WHAT YOU ARE ASKED TO DO ▸ Go through the data and count the lines holding the string "modal". Write only the number.

[Stored data entries]
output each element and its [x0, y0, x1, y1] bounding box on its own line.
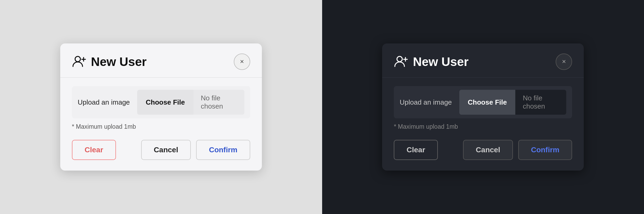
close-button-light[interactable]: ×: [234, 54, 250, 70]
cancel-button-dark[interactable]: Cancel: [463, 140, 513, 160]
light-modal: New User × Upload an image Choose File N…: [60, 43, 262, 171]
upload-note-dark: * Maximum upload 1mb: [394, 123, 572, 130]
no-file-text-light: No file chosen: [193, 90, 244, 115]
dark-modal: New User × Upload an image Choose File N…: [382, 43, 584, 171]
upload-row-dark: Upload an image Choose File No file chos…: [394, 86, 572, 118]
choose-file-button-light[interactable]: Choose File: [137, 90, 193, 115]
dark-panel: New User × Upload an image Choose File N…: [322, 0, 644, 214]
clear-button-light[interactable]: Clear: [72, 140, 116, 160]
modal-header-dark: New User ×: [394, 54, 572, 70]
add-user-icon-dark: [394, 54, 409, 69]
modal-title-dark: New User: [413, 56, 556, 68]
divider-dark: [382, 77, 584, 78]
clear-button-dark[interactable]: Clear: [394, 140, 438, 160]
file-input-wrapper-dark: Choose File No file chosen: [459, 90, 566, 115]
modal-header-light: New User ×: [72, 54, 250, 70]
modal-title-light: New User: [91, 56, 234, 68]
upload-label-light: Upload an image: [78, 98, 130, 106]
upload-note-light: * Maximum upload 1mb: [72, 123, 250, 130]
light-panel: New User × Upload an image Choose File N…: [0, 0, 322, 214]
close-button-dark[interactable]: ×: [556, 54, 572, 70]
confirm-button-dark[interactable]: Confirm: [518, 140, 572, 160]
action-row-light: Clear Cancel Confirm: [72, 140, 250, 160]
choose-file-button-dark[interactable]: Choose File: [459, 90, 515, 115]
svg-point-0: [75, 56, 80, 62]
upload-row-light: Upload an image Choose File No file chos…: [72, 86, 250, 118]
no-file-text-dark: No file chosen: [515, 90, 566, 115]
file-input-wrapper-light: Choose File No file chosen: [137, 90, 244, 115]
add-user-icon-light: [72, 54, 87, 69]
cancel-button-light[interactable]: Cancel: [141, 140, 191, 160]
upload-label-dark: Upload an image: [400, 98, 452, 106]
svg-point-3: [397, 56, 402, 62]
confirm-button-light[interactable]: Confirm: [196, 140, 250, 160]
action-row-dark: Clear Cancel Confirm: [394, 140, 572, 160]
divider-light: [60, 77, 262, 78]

ANSWER BOX ▸ 6